John Conway’s Game of Life offers an excellent example of a 2D CA. I’ve developed a version that allows you to view a number of different initial conditions and observe how they evolve over time. The Game of Life CA exhibits a number of behaviors that have been widely noted. Some cell groupings die out, some settle into unchanging patterns, some oscillate between two patterns, while others will “move” across the screen (these have been termed gliders). I have included a number of initial condition to play with, including one hat consists of just a single glider so you can identify this more easily and look for its occurrence in the more random initializations as they evolve. 
Running a 2D, you feel like an observer gazing into in an unknown world.

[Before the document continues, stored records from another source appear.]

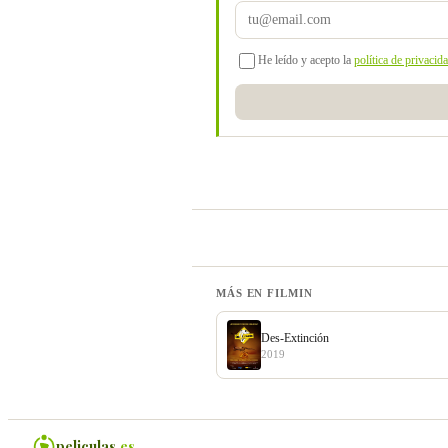
He leído y acepto la
política de privacid
MÁS EN FILMIN
Des-Extinción
2019
peliculas
.es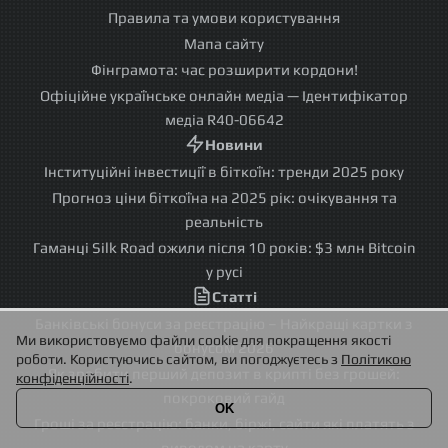
Правила та умови користування
Мапа сайту
Фінграмота: час розширити кордони!
Офіційне українське онлайн медіа — Ідентифікатор
медіа R40-06642
Новини
Інституційні інвестиції в біткоїн: тренди 2025 року
Прогноз ціни біткоїна на 2025 рік: очікування та
реальність
Гаманці Silk Road ожили після 10 років: $3 млн Bitcoin
у русі
Статті
Банківські бонуси за реєстрацію – Найкращі картки з
Ми використовуємо файли cookie для покращення якості
бонусом 2026
роботи. Користуючись сайтом, ви погоджуєтесь з
Політикою
Як зробити перший депозит в крипті без грошей:
конфіденційності
.
покроковий гайд
OK
Гроші за реєстрацію: банки, біржі, сайти які платять з
виводом на карту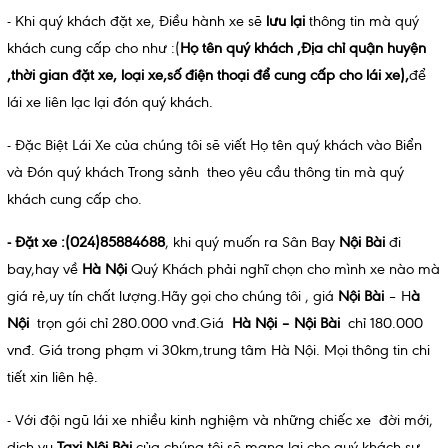
- Khi quý khách đặt xe, Điều hành xe sẽ
lưu lại
thông tin mà quý
khách cung cấp cho như :(
Họ tên quý khách ,Địa chỉ quận huyện
,thời gian đặt xe, loại xe,số điện thoại để cung cấp cho lái xe),
để
lái xe liên lạc lại đón quý khách.
- Đặc Biệt Lái Xe của chúng tôi sẽ viết Họ tên quý khách vào Biển
và Đón quý khách Trong sảnh theo yêu cầu thông tin mà quý
khách cung cấp cho.
- Đặt xe :(024)85884688
, khi quý muốn ra Sân Bay
Nội Bài
đi
bay,hay về
Hà Nội
Quý Khách phải nghĩ chọn cho mình xe nào mà
giá rẻ,uy tín chất lượng.Hãy gọi cho chúng tôi , giá
Nội Bài
– H
à
Nội
trọn gói chỉ 280.000 vnđ.Giá
Hà Nội – Nội Bài
chỉ 180.000
vnđ. Giá trong phạm vi 30km,trung tâm Hà Nội. Mọi thông tin chi
tiết xin liên hệ.
- Với đội ngũ lái xe nhiều kinh nghiệm và những chiếc xe đời mới,
dịch vụ
Taxi Nội Bài
của chúng tôi sẽ mang lại cho quý khách sự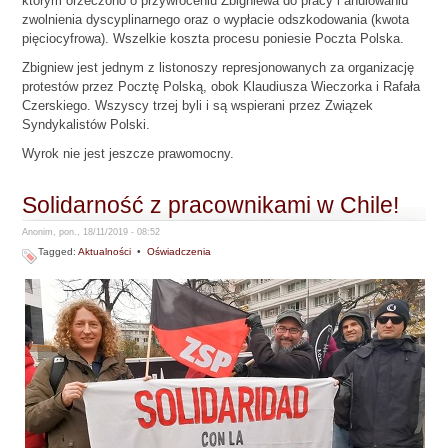
którym orzeczono o przywróceniu Zbigniewa do pracy i anulowaniu
zwolnienia dyscyplinarnego oraz o wypłacie odszkodowania (kwota
pięciocyfrowa). Wszelkie koszta procesu poniesie Poczta Polska.
Zbigniew jest jednym z listonoszy represjonowanych za organizację
protestów przez Pocztę Polską, obok Klaudiusza Wieczorka i Rafała
Czerskiego. Wszyscy trzej byli i są wspierani przez Związek
Syndykalistów Polski.
Wyrok nie jest jeszcze prawomocny.
Solidarność z pracownikami w Chile!
Anonim, pon., 18/11/2019 - 08:52
Tagged:
Aktualności
•
Oświadczenia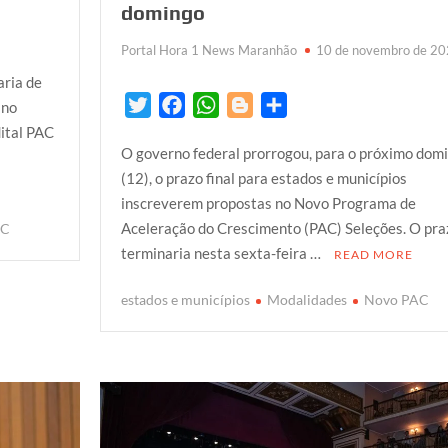
domingo
Portal Hora 1 News Maranhão
10 de novembro de 2
aria de
T
F
W
B
S
ano
w
a
h
l
h
dital PAC
O governo federal prorrogou, para o próximo dom
i
c
a
o
a
(12), o prazo final para estados e municípios
t
e
t
g
r
inscreverem propostas no Novo Programa de
t
b
s
g
e
Aceleração do Crescimento (PAC) Seleções. O pra
AC
e
o
A
e
terminaria nesta sexta-feira …
READ MORE
r
o
p
r
k
p
estados e municípios
Modalidades
Novo PAC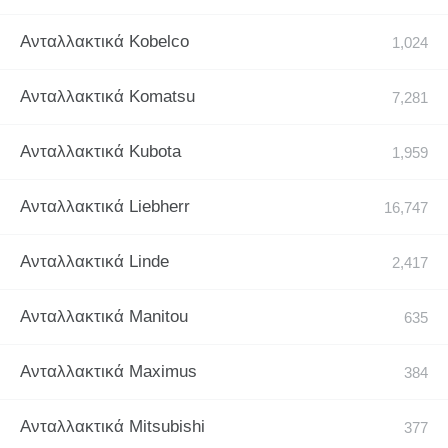
Ανταλλακτικά Kobelco
Ανταλλακτικά Komatsu
Ανταλλακτικά Kubota
Ανταλλακτικά Liebherr
Ανταλλακτικά Linde
Ανταλλακτικά Manitou
Ανταλλακτικά Maximus
Ανταλλακτικά Mitsubishi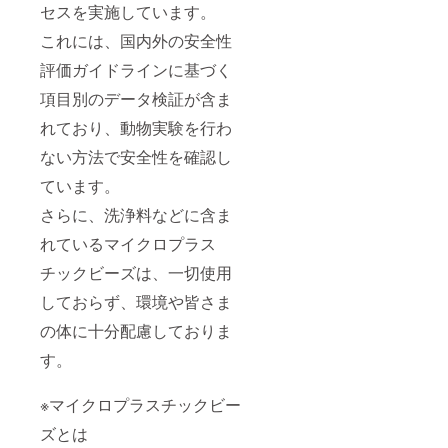
セスを実施しています。
これには、国内外の安全性
評価ガイドラインに基づく
項目別のデータ検証が含ま
れており、動物実験を行わ
ない方法で安全性を確認し
ています。
さらに、洗浄料などに含ま
れているマイクロプラス
チックビーズは、一切使用
しておらず、環境や皆さま
の体に十分配慮しておりま
す。
※マイクロプラスチックビー
ズとは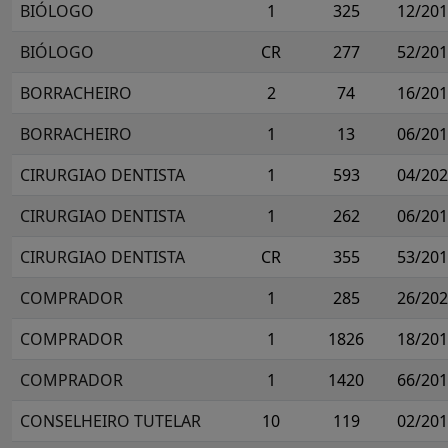
BIÓLOGO
1
325
12/20
BIÓLOGO
CR
277
52/20
BORRACHEIRO
2
74
16/20
BORRACHEIRO
1
13
06/20
CIRURGIAO DENTISTA
1
593
04/20
CIRURGIAO DENTISTA
1
262
06/20
CIRURGIAO DENTISTA
CR
355
53/20
COMPRADOR
1
285
26/20
COMPRADOR
1
1826
18/20
COMPRADOR
1
1420
66/20
CONSELHEIRO TUTELAR
10
119
02/20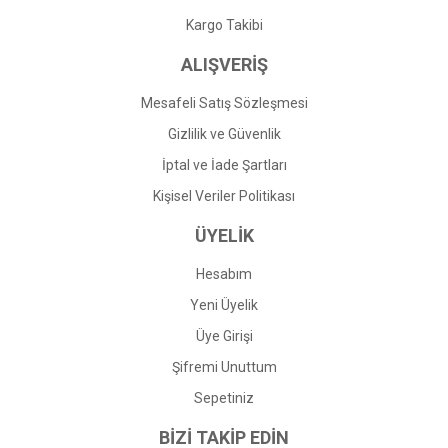
Gönder
Kargo Takibi
ALIŞVERİŞ
Mesafeli Satış Sözleşmesi
Gizlilik ve Güvenlik
İptal ve İade Şartları
Kişisel Veriler Politikası
ÜYELİK
Hesabım
Yeni Üyelik
Üye Girişi
Şifremi Unuttum
Sepetiniz
BİZİ TAKİP EDİN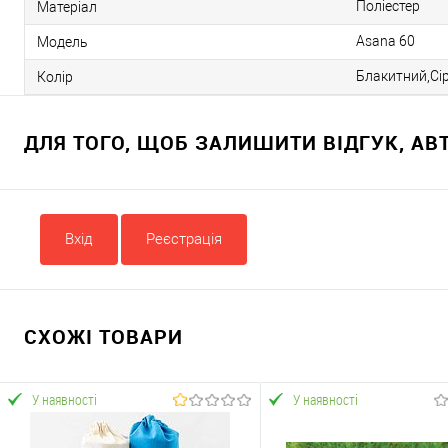
Поліестер
Матеріал
Asana 60
Модель
Блакитний,Сі
Колір
ДЛЯ ТОГО, ЩОБ ЗАЛИШИТИ ВІДГУК, А
Вхід
Реєстрація
СХОЖІ ТОВАРИ
У наявності
У наявності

In the language of chaos theory, you can think of the emergent behaviors that are inherent to a particular CA universe as attractors, inevitable destinations of initial cell states that reflect the inherent properties of the rules of the universe. 
And remember that here we are considering the Game of Life, which is just one universe of the millions of possible 2D 2-state 4 neighbor CAs. Of course you can code CA’s with a greater range of possible cell states, different definitions of neighborhoods, and different dimensions (3D, 4D, 5D, ..). Truly a universe of universes!